US-Börsen schließen trotz Rekord-Ölpreis im Plus
Investoren warten gespannt auf US-Quartalszahlen

Optimistische Erwartungen im Vorfeld der anstehenden Quartalsberichte haben am Montag den amerikanischen Aktienmarkt belebt. Die Kursgewinnen wurden jedoch durch die erneuten Ölpreis-Rekorde begrenzt.

BH NEW YORK. Der Dow-Jones-Index der Standardwerte verließ den Handel 0,27 % höher mit rund 10 081 Punkten. Im Geschäftsverlauf hatte er zwischen einem Hoch von 10 098 und einem Tief von 10 056 Zählern gependelt. Der breiter gefasste S&P-500-Index zog um 0,2 % auf etwa 1124 Punkte an. Der Index der Technologiebörse Nasdaq legte 0,46 % auf rund 1928 Punkte zu. Die US-Rentenmärkte blieben am Montag wegen des US-Feiertages „Columbus Day“ geschlossen.

Händlern zufolge blieben die Umsätze auch an den Aktienmärkten wegen des Feiertages gering. Im Wochenverlauf rechneten sie jedoch mit lebhafterem Geschäft, wenn Schwergewichte wie Citigroup, Bank of America, Intel und Yahoo ihre Zahlenwerke für das dritte Geschäftsquartal präsentieren. „Die Anleger schauen nach Nachrichten, die uns aus dem herausziehen, was vergangene Woche geschehen ist. Die Quartalsgewinne dürften ein erfrischender Faktor sein,“ sagte Robert Drust von der Investmentbank Wedbush Morgan.

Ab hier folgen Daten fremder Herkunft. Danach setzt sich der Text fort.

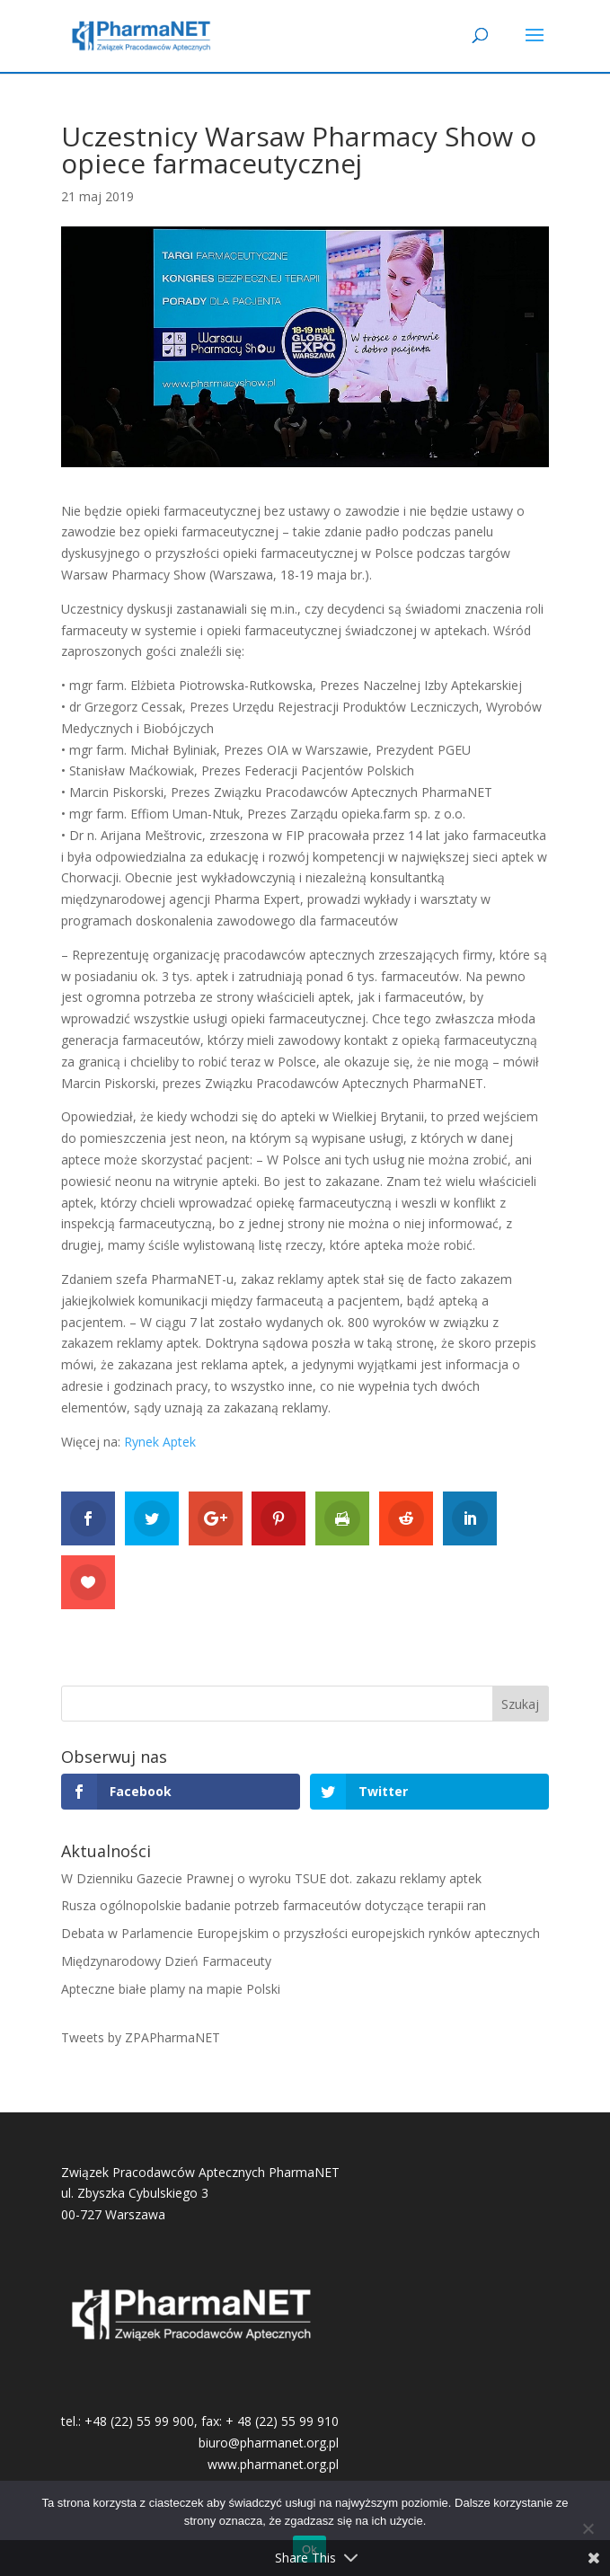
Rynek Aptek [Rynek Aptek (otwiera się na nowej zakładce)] (160, 1441)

Die Investoren sehen den Quartalszahlen der US-Firmen nach Angaben von Händlern bislang optimistisch entgegen. Mehrheitlich gingen sie davon aus, dass die Gewinne besser als erwartet ausfallen werden. Analysten rechnen einer Reuters-Umfrage zufolge im Schnitt mit einer Steigerung der Firmengewinne im abgelaufenen dritten Quartal um 15 bis 16 %. „Der Aktienmarkt geht auf den Höhepunkt der Saison der Quartalsberichte zu und schenkt dem Öl nicht wirklich so viel Aufmerksamkeit,“ sagte David Hegarty von Commerzbank Securities. Allerdings bremse das Öl jeden Kursaufschwung. Um aus der derzeitigen Spanne herauszukommen, müsse das Öl billiger werden, fügte er hinzu.

Entsprechend erhielt der Optimismus der Anleger nach Angaben von Händlern einen erneuten Dämpfer durch die neuen Rekordstände der Ölpreise. Der Preis für die marktführende Nordsee-Sorte Brent kletterte erstmals deutlich über die Marke von 50 Dollar je Barrel (knapp 159 Liter). Leichtes US-Öl erklomm einen neuen Höchststand über 53,60 Dollar. Börsianern zufolge fürchten die Anleger, dass die Unternehmensgewinne durch die hohen Energiekosten geschmälert werden und die Verbraucher weniger Geld für den Konsum übrig haben.

Dennoch warteten die Investoren nach Angaben von Händlern mit Spannung auf die im späteren Wochenverlauf erwarteten Quartalsergebnisse wie die des weltgrößten Finanzkonzerns Citigroup und des weltgrößten Chipherstellers Intel. Die Dividendenpapiere der Citigroup gewannen knapp 0,7 % auf 44,86 Dollar, die Intel-Titel knapp 0,3 % auf 20,61 Dollar nachgaben. Yahoo-Papiere verloren dagegen ein knappes halbes Prozent auf 34,02 Dollar.

Eine positive Wachstums- und Gewinnschätzung des Magazins „Barron's“ verhalf den Papieren der weltgrößten Baumarktkette Home Depot zu einem Kursgewinn von fast 2,7 % auf 40,07 Dollar. Dagegen verloren die Titel des weltweit größten Herstellers von Handy-Chips Texas Instruments nach einer Abstufung durch die Deutsche Bank rund 0,7 % auf 21,89 Dollar.

An der New York Stock Exchange wechselten rund 0,94 Mrd. Aktien den Besitzer. 1729 Werte legten zu, 1508 gaben nach und 167 blieben unverändert. An der Nasdaq schlossen bei Umsätzen von rund 1,16 Mrd. Aktien 1821 Werte im Plus, 1230 im Minus und 155 unverändert.